We have discussed many of the issues underlying Amendment 49J because it talks about quality as well as quantity and, of course, Amendment 52 mentions funding. The Chancellor announced the Government’s intention to introduce the apprenticeship levy in this summer’s Budget—a surprise announcement, I think. It will be used to fund and improve the quality of apprenticeships. We need a reversal, as we have all been saying, in the trend of employer underinvestment in training, which has seen a decline in the amount and quality of training undertaken by employers over 20 years. This was highlighted in the report by the noble Baroness, Lady Wolf, published in July this year, which recommended the introduction of a levy to fund the apprenticeship programme.

Past approaches to tackle this decline have relied on voluntarism and a significant government subsidy aimed at encouraging private funding. However time spent by employees in training has continued to decline. The levy is a model that is working successfully in more than 50 countries around the world, which is why we have decided to adopt it here. We will be putting employers directly in control of their apprenticeship training. Employers are currently leading in the development of apprenticeship standards. With the levy, they will be able to decide to which apprenticeship training providers they wish to direct funding.

The Government consulted on the key levy proposals during the summer and we received more than 700 responses. We are currently analysing them and will use what employers and others have told us to try to address concerns and meet employer aspirations for growth and quality. The Chancellor will be announcing further details on the levy as part of the spending review announcement later this month. I believe it is premature to seek to impose a reporting schedule on the impact of the levy. The levy will not be introduced before 2017 and there is further work to be done on the detailed implementation of the policy. At this stage, seeking to impose new reports within a 12-month period would be unlikely to provide robust evidence.

However, I can say today that we will continue to publish comprehensive quarterly data on apprenticeships through the Government’s published statistical first releases, published by the SFA, which include data on learner numbers by age, as well as by region, gender, ethnicity, disability, level and sector. We also publish research into the impact of apprenticeships on employers, including the employers’ survey, which monitors the extent to which apprenticeships are meeting the needs of employers and identifies aspects that are under- performing, with the next survey due in 2016.
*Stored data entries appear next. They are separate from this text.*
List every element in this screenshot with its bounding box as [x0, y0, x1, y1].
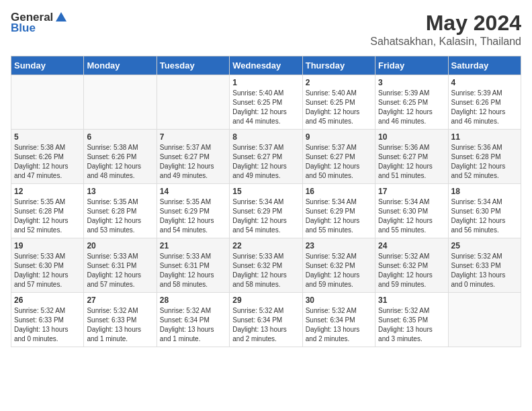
- calendar-cell: 25Sunrise: 5:32 AM Sunset: 6:33 PM Dayli…: [448, 238, 521, 293]
- day-info: Sunrise: 5:32 AM Sunset: 6:33 PM Dayligh…: [14, 306, 81, 344]
- day-number: 26: [14, 295, 81, 305]
- calendar-cell: 7Sunrise: 5:37 AM Sunset: 6:27 PM Daylig…: [157, 130, 229, 184]
- calendar-cell: 31Sunrise: 5:32 AM Sunset: 6:35 PM Dayli…: [375, 293, 448, 347]
- day-number: 9: [306, 132, 372, 142]
- calendar-cell: 22Sunrise: 5:33 AM Sunset: 6:32 PM Dayli…: [230, 238, 302, 293]
- day-info: Sunrise: 5:35 AM Sunset: 6:28 PM Dayligh…: [87, 197, 153, 235]
- day-number: 10: [378, 132, 445, 142]
- day-number: 16: [306, 187, 372, 196]
- weekday-header-sunday: Sunday: [11, 56, 84, 75]
- day-number: 6: [87, 132, 153, 142]
- day-info: Sunrise: 5:33 AM Sunset: 6:31 PM Dayligh…: [160, 252, 226, 289]
- calendar-cell: 18Sunrise: 5:34 AM Sunset: 6:30 PM Dayli…: [448, 184, 521, 238]
- calendar-cell: 4Sunrise: 5:39 AM Sunset: 6:26 PM Daylig…: [448, 75, 521, 130]
- day-number: 17: [378, 187, 445, 196]
- header: General Blue May 2024 Sahatsakhan, Kalas…: [11, 11, 521, 48]
- day-info: Sunrise: 5:34 AM Sunset: 6:29 PM Dayligh…: [232, 197, 299, 235]
- day-info: Sunrise: 5:36 AM Sunset: 6:27 PM Dayligh…: [378, 143, 445, 181]
- day-info: Sunrise: 5:38 AM Sunset: 6:26 PM Dayligh…: [87, 143, 153, 181]
- calendar-cell: [11, 75, 84, 130]
- weekday-header-thursday: Thursday: [302, 56, 375, 75]
- day-info: Sunrise: 5:33 AM Sunset: 6:32 PM Dayligh…: [232, 252, 299, 289]
- calendar-cell: 21Sunrise: 5:33 AM Sunset: 6:31 PM Dayli…: [157, 238, 229, 293]
- calendar-cell: 23Sunrise: 5:32 AM Sunset: 6:32 PM Dayli…: [302, 238, 375, 293]
- calendar-cell: 8Sunrise: 5:37 AM Sunset: 6:27 PM Daylig…: [230, 130, 302, 184]
- day-info: Sunrise: 5:36 AM Sunset: 6:28 PM Dayligh…: [451, 143, 518, 181]
- day-number: 22: [232, 241, 299, 250]
- day-number: 20: [87, 241, 153, 250]
- day-number: 12: [14, 187, 81, 196]
- day-number: 5: [14, 132, 81, 142]
- calendar-cell: [448, 293, 521, 347]
- day-info: Sunrise: 5:34 AM Sunset: 6:30 PM Dayligh…: [378, 197, 445, 235]
- day-number: 4: [451, 78, 518, 87]
- day-number: 23: [306, 241, 372, 250]
- calendar-cell: [157, 75, 229, 130]
- day-number: 15: [232, 187, 299, 196]
- svg-marker-0: [56, 12, 66, 21]
- day-info: Sunrise: 5:40 AM Sunset: 6:25 PM Dayligh…: [306, 89, 372, 126]
- day-info: Sunrise: 5:33 AM Sunset: 6:30 PM Dayligh…: [14, 252, 81, 289]
- day-number: 3: [378, 78, 445, 87]
- calendar-cell: 2Sunrise: 5:40 AM Sunset: 6:25 PM Daylig…: [302, 75, 375, 130]
- calendar-cell: 9Sunrise: 5:37 AM Sunset: 6:27 PM Daylig…: [302, 130, 375, 184]
- page-title: May 2024: [370, 11, 521, 36]
- calendar-cell: 10Sunrise: 5:36 AM Sunset: 6:27 PM Dayli…: [375, 130, 448, 184]
- day-info: Sunrise: 5:32 AM Sunset: 6:34 PM Dayligh…: [232, 306, 299, 344]
- logo-blue-text: Blue: [11, 21, 36, 35]
- calendar-week-row: 5Sunrise: 5:38 AM Sunset: 6:26 PM Daylig…: [11, 130, 521, 184]
- weekday-header-row: SundayMondayTuesdayWednesdayThursdayFrid…: [11, 56, 521, 75]
- day-number: 25: [451, 241, 518, 250]
- day-number: 1: [232, 78, 299, 87]
- day-number: 27: [87, 295, 153, 305]
- day-info: Sunrise: 5:32 AM Sunset: 6:34 PM Dayligh…: [160, 306, 226, 344]
- calendar-cell: 5Sunrise: 5:38 AM Sunset: 6:26 PM Daylig…: [11, 130, 84, 184]
- day-info: Sunrise: 5:32 AM Sunset: 6:32 PM Dayligh…: [306, 252, 372, 289]
- day-number: 21: [160, 241, 226, 250]
- day-number: 7: [160, 132, 226, 142]
- calendar-cell: 11Sunrise: 5:36 AM Sunset: 6:28 PM Dayli…: [448, 130, 521, 184]
- page-subtitle: Sahatsakhan, Kalasin, Thailand: [370, 36, 521, 48]
- calendar-cell: 27Sunrise: 5:32 AM Sunset: 6:33 PM Dayli…: [84, 293, 157, 347]
- day-number: 2: [306, 78, 372, 87]
- logo-icon: [54, 11, 68, 24]
- day-info: Sunrise: 5:32 AM Sunset: 6:35 PM Dayligh…: [378, 306, 445, 344]
- day-number: 24: [378, 241, 445, 250]
- weekday-header-tuesday: Tuesday: [157, 56, 229, 75]
- day-info: Sunrise: 5:38 AM Sunset: 6:26 PM Dayligh…: [14, 143, 81, 181]
- day-number: 28: [160, 295, 226, 305]
- title-area: May 2024 Sahatsakhan, Kalasin, Thailand: [370, 11, 521, 48]
- day-info: Sunrise: 5:32 AM Sunset: 6:33 PM Dayligh…: [451, 252, 518, 289]
- calendar-cell: 3Sunrise: 5:39 AM Sunset: 6:25 PM Daylig…: [375, 75, 448, 130]
- calendar-table: SundayMondayTuesdayWednesdayThursdayFrid…: [11, 56, 521, 347]
- day-number: 13: [87, 187, 153, 196]
- day-number: 31: [378, 295, 445, 305]
- weekday-header-monday: Monday: [84, 56, 157, 75]
- calendar-cell: 14Sunrise: 5:35 AM Sunset: 6:29 PM Dayli…: [157, 184, 229, 238]
- day-info: Sunrise: 5:32 AM Sunset: 6:34 PM Dayligh…: [306, 306, 372, 344]
- calendar-cell: 17Sunrise: 5:34 AM Sunset: 6:30 PM Dayli…: [375, 184, 448, 238]
- calendar-cell: 6Sunrise: 5:38 AM Sunset: 6:26 PM Daylig…: [84, 130, 157, 184]
- day-info: Sunrise: 5:32 AM Sunset: 6:33 PM Dayligh…: [87, 306, 153, 344]
- day-number: 30: [306, 295, 372, 305]
- weekday-header-friday: Friday: [375, 56, 448, 75]
- calendar-cell: 12Sunrise: 5:35 AM Sunset: 6:28 PM Dayli…: [11, 184, 84, 238]
- day-number: 29: [232, 295, 299, 305]
- calendar-cell: 24Sunrise: 5:32 AM Sunset: 6:32 PM Dayli…: [375, 238, 448, 293]
- day-info: Sunrise: 5:33 AM Sunset: 6:31 PM Dayligh…: [87, 252, 153, 289]
- weekday-header-wednesday: Wednesday: [230, 56, 302, 75]
- calendar-cell: 26Sunrise: 5:32 AM Sunset: 6:33 PM Dayli…: [11, 293, 84, 347]
- calendar-cell: 29Sunrise: 5:32 AM Sunset: 6:34 PM Dayli…: [230, 293, 302, 347]
- logo: General Blue: [11, 11, 68, 35]
- day-info: Sunrise: 5:35 AM Sunset: 6:29 PM Dayligh…: [160, 197, 226, 235]
- calendar-cell: 19Sunrise: 5:33 AM Sunset: 6:30 PM Dayli…: [11, 238, 84, 293]
- day-info: Sunrise: 5:34 AM Sunset: 6:30 PM Dayligh…: [451, 197, 518, 235]
- day-number: 8: [232, 132, 299, 142]
- day-info: Sunrise: 5:35 AM Sunset: 6:28 PM Dayligh…: [14, 197, 81, 235]
- day-info: Sunrise: 5:37 AM Sunset: 6:27 PM Dayligh…: [232, 143, 299, 181]
- calendar-cell: 20Sunrise: 5:33 AM Sunset: 6:31 PM Dayli…: [84, 238, 157, 293]
- day-info: Sunrise: 5:39 AM Sunset: 6:25 PM Dayligh…: [378, 89, 445, 126]
- day-number: 14: [160, 187, 226, 196]
- calendar-cell: 28Sunrise: 5:32 AM Sunset: 6:34 PM Dayli…: [157, 293, 229, 347]
- day-info: Sunrise: 5:34 AM Sunset: 6:29 PM Dayligh…: [306, 197, 372, 235]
When we introduce the apprenticeship levy, we are proposing to put in place a full and structured evaluation programme and publish the results. We expect this to address the points raised by noble Lords in relation to the impact on employer investment, the mix of programmes being delivered and their quality. I ask for patience, as we intend to publish more details on the levy shortly. Amendment 49J also referred to funding for non-apprenticeship schemes; funding for those will also be a matter for the spending review. The noble Lord’s Amendment 52 relates to apprenticeship schemes in England and Wales. While apprenticeships in England are the responsibility of the Secretary of State, apprenticeships in Wales fall within a devolved area of policy.

Lord Stevenson of Balmacara Portrait Lord Stevenson of Balmacara
- Hansard - - - Excerpts

I hesitate to interrupt, but I want to make sure that I have got my point across correctly. In relation to the non-apprenticeship spending, I was not asking what the Government are spending on that. It was a question of the quantum of spending across the country, which obviously largely is sui generis to every company. The worry is that the impact of the Government taking what is effectively a tax on apprenticeship training may impact badly on that. Although it may be very hard to get since responsibilities are split between BIS and DfE, in the figures that the Minister is talking about, it would be very helpful if there could also be some reporting of the exact quantum at the moment and how that will change over the next few years. I am sure it would be a good thing to do anyway.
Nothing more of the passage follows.